Happily they treat me like an equal and call out “faible!”
(weak) when I throw a sissy punch. The guys are rather childish,
being proper jocks, though their sculpted bodies invite primal
fantasies… I can’t help but to peek when they strip
down to their undies to weigh in.
Other
than a few female colleagues I cocktail with from time to time,
I mainly go out with the guys, like my drummer friend Lamine from
the island. We hang out at his family house from time to time,
where I dance with the girls and do karate with the boys and climb
into the long, open arms of an apple tree (the courtyard shared
between houses here always seems to have at least this God-given
luxury). Getting a hold of Lamine is always difficult, as only
his sister has a phone and she can’t call me on it because
she never has any money. Like so many of the women I meet here,
she seems so tough and yet tender, resigned to a probable life
of poverty yet still dreaming of another life, whose design shows
in the curvy red gown she wears when I invite her and Lamine out
dancing.
Lamine
is kind of like a big brother, bodyguard protection so I can run
freely in the streets on cool nights, yet a kid, in that he doesn’t
have any money of his own, not even enough for transport to come
see me.

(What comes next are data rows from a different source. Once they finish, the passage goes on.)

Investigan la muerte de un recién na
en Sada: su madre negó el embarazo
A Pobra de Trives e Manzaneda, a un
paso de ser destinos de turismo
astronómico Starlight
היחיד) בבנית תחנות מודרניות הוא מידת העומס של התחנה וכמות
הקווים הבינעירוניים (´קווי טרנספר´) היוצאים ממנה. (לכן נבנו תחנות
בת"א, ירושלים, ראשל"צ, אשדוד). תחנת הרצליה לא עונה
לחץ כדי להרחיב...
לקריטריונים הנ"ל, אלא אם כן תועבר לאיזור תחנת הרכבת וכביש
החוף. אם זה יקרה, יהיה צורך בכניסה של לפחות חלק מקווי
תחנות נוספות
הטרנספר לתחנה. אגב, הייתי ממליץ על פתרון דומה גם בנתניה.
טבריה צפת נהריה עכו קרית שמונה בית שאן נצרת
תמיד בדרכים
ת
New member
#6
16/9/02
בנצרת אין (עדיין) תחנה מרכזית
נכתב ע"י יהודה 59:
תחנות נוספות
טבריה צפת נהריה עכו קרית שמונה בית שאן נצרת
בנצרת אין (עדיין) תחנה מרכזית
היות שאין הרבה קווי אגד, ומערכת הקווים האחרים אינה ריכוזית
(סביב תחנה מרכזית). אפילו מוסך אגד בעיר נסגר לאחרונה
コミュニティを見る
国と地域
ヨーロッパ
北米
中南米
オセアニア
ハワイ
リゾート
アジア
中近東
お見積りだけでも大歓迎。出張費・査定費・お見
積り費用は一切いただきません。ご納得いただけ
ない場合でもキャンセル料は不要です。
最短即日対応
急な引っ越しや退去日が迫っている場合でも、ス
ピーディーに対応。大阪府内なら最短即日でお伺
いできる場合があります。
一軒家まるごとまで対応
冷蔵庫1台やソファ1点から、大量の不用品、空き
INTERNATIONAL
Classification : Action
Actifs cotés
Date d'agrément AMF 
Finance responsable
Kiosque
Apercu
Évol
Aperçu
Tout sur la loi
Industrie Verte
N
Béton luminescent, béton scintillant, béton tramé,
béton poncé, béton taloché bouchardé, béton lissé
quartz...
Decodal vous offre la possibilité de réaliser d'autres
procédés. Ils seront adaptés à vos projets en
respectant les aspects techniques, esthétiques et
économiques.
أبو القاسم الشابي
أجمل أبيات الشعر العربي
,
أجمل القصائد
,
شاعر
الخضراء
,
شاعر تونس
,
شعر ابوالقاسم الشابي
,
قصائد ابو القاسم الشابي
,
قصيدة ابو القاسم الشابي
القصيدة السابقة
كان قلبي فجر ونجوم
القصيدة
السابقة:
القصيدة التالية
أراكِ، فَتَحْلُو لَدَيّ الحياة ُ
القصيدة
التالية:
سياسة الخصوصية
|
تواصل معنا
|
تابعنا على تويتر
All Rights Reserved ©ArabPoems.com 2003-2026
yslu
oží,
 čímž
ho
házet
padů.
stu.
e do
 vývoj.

Our friendship is difficult on this point, as it puts
in my face the uncomfortable fact I constantly struggle with of
being relatively rich in a very poor country… I make 30
times as much as he or the average guy makes here, yet I know
that making him dependent on handouts from me isn’t exactly
a sustainable solution either, and a poor basis for a friendship.
Day
by day, petit a petit, molding into this new life, heat, stress
and dirt and all. I am starting to feel at home, truly happy to
be here, aware that I won’t be here forever and that being
here a gift I can’t afford to ignore. If anything, more
than missing reliable electricity and telephones, I feel the lack
of deep companionship and creativity, the awe that comes from
slow attention and observation, from taking walks and measuring
breaths, that comes when the banyan tree you pass everyday pops
out at you and says hello, as unforgettable as the girl next door.